**Work instruction**
Run through the records and show each line that includes the string "Tools".

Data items
━━━━━━━━━━━━━━━━━━━━━━━━━━━━━━

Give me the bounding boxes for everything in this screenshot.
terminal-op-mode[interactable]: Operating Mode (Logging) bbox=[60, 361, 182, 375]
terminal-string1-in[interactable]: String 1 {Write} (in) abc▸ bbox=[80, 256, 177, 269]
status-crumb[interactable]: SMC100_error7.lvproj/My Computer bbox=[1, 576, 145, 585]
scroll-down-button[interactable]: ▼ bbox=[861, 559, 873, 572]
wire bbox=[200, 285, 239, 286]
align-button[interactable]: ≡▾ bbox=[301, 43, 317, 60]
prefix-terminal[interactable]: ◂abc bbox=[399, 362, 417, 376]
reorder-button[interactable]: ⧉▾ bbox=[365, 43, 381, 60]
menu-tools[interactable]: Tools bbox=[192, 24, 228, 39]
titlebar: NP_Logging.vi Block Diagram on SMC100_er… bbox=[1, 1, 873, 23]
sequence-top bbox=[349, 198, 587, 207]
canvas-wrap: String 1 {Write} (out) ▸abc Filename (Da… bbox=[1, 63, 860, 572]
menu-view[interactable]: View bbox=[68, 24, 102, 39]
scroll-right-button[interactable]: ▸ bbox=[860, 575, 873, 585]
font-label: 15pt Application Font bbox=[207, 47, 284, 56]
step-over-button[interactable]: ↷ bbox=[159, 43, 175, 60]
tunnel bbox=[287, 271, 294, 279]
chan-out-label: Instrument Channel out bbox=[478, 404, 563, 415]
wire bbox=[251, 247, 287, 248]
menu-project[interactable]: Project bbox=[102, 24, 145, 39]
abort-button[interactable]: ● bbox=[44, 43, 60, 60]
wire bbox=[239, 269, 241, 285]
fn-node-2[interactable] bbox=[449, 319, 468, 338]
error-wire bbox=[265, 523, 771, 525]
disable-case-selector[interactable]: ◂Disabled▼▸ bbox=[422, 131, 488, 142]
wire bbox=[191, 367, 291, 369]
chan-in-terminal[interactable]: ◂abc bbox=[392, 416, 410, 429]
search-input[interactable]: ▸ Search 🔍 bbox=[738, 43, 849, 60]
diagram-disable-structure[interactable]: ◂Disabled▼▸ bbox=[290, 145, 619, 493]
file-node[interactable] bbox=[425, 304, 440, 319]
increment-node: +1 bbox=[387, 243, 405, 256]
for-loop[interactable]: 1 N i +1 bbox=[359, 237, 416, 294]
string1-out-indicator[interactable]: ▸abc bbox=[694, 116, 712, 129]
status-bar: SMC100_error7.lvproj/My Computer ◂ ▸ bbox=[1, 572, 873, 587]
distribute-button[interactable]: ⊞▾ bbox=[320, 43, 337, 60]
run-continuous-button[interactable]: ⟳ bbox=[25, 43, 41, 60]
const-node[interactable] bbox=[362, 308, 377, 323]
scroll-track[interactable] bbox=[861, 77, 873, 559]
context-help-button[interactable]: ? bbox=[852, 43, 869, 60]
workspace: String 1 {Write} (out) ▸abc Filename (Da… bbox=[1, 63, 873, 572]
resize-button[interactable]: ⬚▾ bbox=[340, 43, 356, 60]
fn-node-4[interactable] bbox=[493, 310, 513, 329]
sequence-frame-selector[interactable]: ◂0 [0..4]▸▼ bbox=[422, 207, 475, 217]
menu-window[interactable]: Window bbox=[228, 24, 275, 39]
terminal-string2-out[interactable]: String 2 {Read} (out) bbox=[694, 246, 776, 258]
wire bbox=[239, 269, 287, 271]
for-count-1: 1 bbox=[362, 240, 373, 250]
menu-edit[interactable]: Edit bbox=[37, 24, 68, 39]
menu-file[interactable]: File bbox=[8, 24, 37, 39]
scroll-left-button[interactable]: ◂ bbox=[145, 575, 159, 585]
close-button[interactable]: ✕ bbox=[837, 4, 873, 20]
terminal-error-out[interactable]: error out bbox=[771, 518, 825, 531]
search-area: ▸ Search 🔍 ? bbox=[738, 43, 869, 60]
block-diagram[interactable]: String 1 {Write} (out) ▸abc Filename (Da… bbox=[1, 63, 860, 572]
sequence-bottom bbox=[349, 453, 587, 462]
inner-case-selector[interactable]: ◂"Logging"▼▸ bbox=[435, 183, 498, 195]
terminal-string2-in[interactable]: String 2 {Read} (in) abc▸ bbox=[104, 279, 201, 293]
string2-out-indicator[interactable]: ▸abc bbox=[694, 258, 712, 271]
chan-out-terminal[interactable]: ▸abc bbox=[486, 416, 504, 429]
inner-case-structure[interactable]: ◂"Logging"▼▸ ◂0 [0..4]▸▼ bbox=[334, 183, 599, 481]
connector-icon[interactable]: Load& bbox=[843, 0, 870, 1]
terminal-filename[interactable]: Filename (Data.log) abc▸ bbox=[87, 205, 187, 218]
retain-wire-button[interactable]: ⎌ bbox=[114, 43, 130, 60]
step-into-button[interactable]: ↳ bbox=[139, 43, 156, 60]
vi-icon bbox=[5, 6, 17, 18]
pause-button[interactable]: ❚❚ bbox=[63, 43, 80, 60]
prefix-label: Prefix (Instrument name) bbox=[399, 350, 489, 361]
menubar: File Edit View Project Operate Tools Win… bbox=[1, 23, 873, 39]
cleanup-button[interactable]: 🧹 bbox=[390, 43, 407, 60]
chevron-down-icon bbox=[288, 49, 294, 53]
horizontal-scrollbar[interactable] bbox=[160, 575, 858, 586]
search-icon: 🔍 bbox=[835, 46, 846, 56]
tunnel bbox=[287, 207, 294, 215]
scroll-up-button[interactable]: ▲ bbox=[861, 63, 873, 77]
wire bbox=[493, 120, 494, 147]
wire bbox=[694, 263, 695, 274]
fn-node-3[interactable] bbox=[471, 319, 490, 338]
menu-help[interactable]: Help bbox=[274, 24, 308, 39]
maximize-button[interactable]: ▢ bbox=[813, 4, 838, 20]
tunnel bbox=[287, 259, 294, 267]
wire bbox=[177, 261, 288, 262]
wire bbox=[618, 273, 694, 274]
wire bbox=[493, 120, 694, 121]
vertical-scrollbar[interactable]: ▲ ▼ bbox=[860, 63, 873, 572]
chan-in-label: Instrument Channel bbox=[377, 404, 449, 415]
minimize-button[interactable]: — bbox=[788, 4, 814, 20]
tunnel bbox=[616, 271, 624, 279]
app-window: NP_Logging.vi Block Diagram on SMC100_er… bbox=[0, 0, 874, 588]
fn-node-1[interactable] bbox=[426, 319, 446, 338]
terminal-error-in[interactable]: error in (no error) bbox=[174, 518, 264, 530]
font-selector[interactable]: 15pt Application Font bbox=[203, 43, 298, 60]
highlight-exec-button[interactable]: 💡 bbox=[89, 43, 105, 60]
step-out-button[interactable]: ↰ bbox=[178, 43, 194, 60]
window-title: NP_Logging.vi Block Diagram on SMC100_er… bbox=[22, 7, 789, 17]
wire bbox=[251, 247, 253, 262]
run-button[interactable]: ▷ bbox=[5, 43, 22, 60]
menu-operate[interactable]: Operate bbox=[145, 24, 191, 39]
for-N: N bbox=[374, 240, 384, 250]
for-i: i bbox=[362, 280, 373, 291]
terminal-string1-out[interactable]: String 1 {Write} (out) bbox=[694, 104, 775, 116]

━━━━━━━━━━━━━━━━━━━━━━━━━━━━━━

**Task answer**
menu-tools[interactable]: Tools bbox=[192, 24, 228, 39]
menubar: File Edit View Project Operate Tools Win… bbox=[1, 23, 873, 39]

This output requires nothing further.